Accordingly, the EPO has defined a strategy for oral proceedings, setting the rule that oral proceedings in examination proceedings are to be held by videoconference unless a direct taking of evidence is required or if there are other serious reasons for not doing so, e.g. where an impediment prevents an applicant or representative from participating in oral proceedings held by videoconference.
Examples of serious reasons for exception to the rule are, in particular, reasons relating to a participant to the oral proceedings as an individual (e.g. a proven visual impairment that prevents a representative from following oral proceedings on screen) and reasons related to the nature and subject-matter of the proceedings (e.g. where they involve the demonstration or inspection of an object where the haptic features are essential, to the extent that this is possible in accordance with the applicable provisions). Sweeping objections against the reliability of videoconferencing technology or the non-availability of videoconferencing equipment will, as a rule, not qualify as serious reasons in this regard. Equally, the need to consider written evidence will not qualify as a serious reason (see E-III, 2.2; OJ EPO 2020, A134 and A40).
The evidence of witnesses is normally taken at oral proceedings either on the premises of the EPO or by videoconference. A party, witness or expert can even be heard by videoconference if the oral proceedings are otherwise conducted on the premises of the EPO (E-IV 1.6).

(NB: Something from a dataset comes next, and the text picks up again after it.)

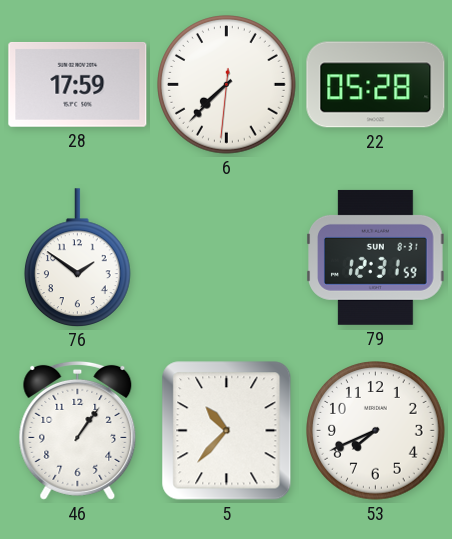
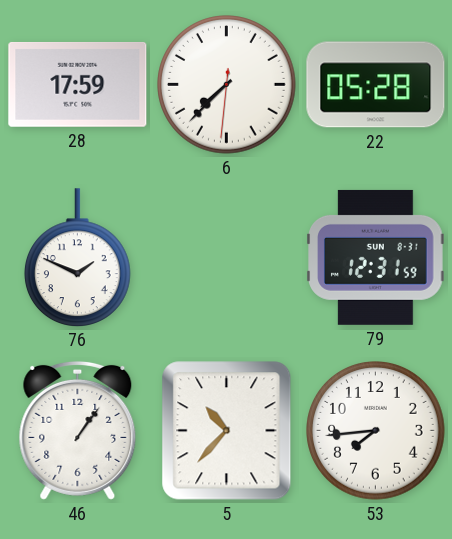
76: 1:51 -> 1:49
53: 7:41 -> 7:44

The above holds for oral proceeding in opposition as well, for the time being as a pilot project, but in this case an accepted exception can be the complexity of the case.
In summary, video-conference has been made the standard means for oral proceedings at the examination and opposition level, even for the taking of evidence, thus rendering the workplace of the patent attorney totally irrelevant to the procedures.

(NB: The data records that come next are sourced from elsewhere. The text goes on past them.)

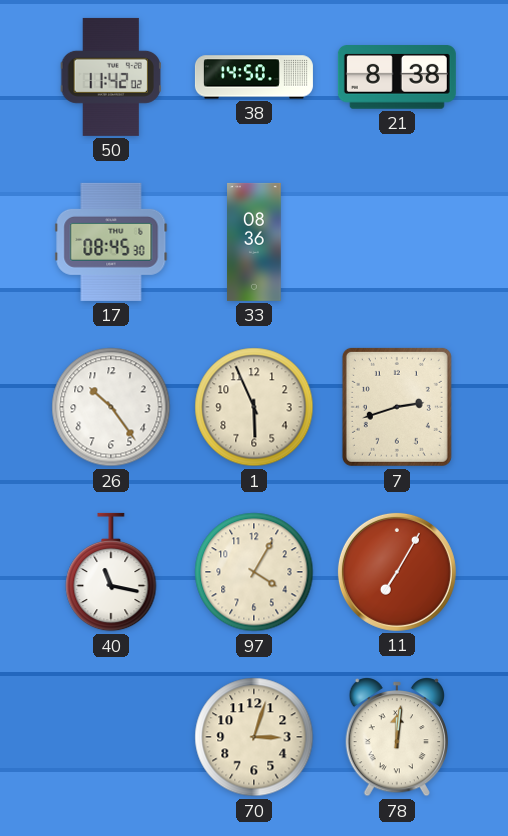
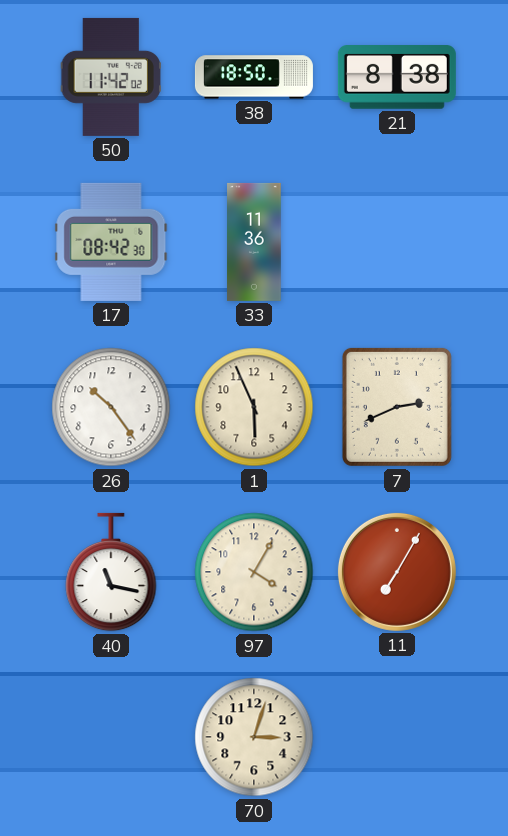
38: 14:50 -> 18:50
17: 08:45 -> 08:42
33: 08:36 -> 11:36
7: 2:42 -> 2:41
78: 12:01 -> none
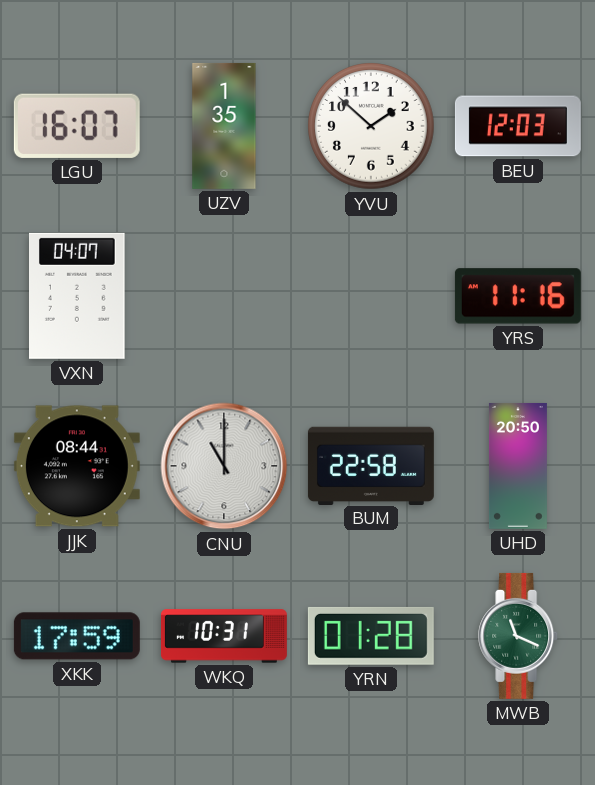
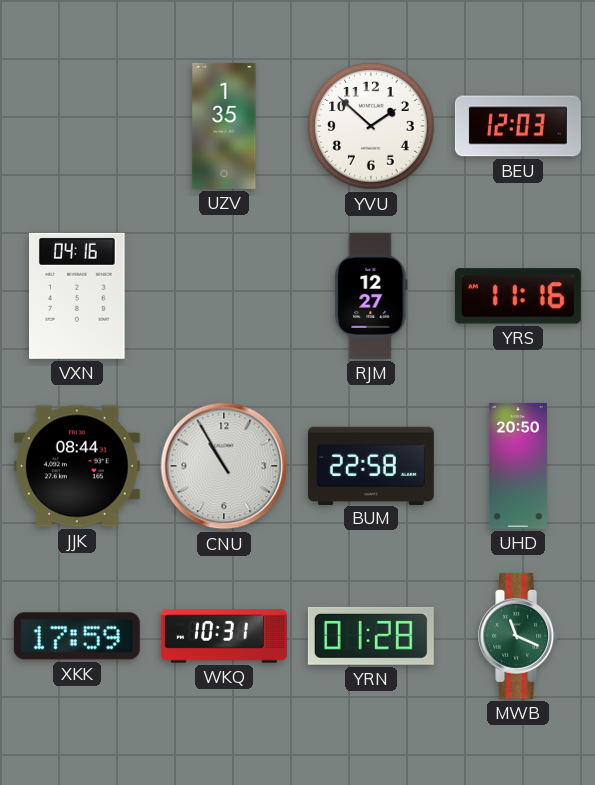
LGU: 16:07 -> none
VXN: 04:07 -> 04:16
RJM: none -> 12:27
CNU: 11:00 -> 10:55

Unity of invention (F-V 2)
The section on unity of invention has been completely re-drafted with a painstaking description of the cases that may happen. This seems to be consistent with the current practice but helps to follow the reasoning of Examiners and – if possible – to object to it in a detailed way to avoid unwarranted division of an application.
In summary, the sections on computer-implemented inventions in the Guidelines 2021 show only limited but helpful changes. Database management systems and information retrieval as well as user interfaces are recognized as potentially eligible, and guidance on clarity of terms has a better explanation. Procedural matters, on the other hand, specify that incorporation by reference is not accepted by the EPO and that video-conference has been made the standard means for oral proceedings at the examination and opposition level, even for the taking of evidence.